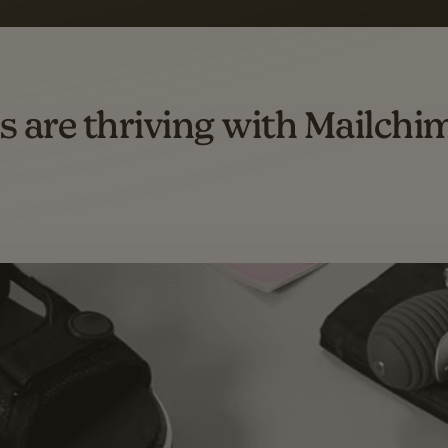
omation flows.
rs across all available geographics from January 2023–January 2025. Marke
s are thriving with Mailchi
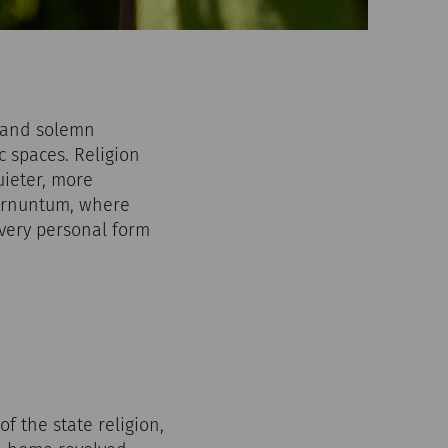
s and solemn
c spaces. Religion
uieter, more
Carnuntum, where
very personal form
f the state religion,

====================

--- Try it ---
All the records need to be repeated exactly, with the images dropped.

--- Your response ---
omation flows.
rs across all available geographics from January 2023–January 2025. Marke
s are thriving with Mailchi
s and solemn
c spaces. Religion
uieter, more
Carnuntum, where
very personal form
f the state religion,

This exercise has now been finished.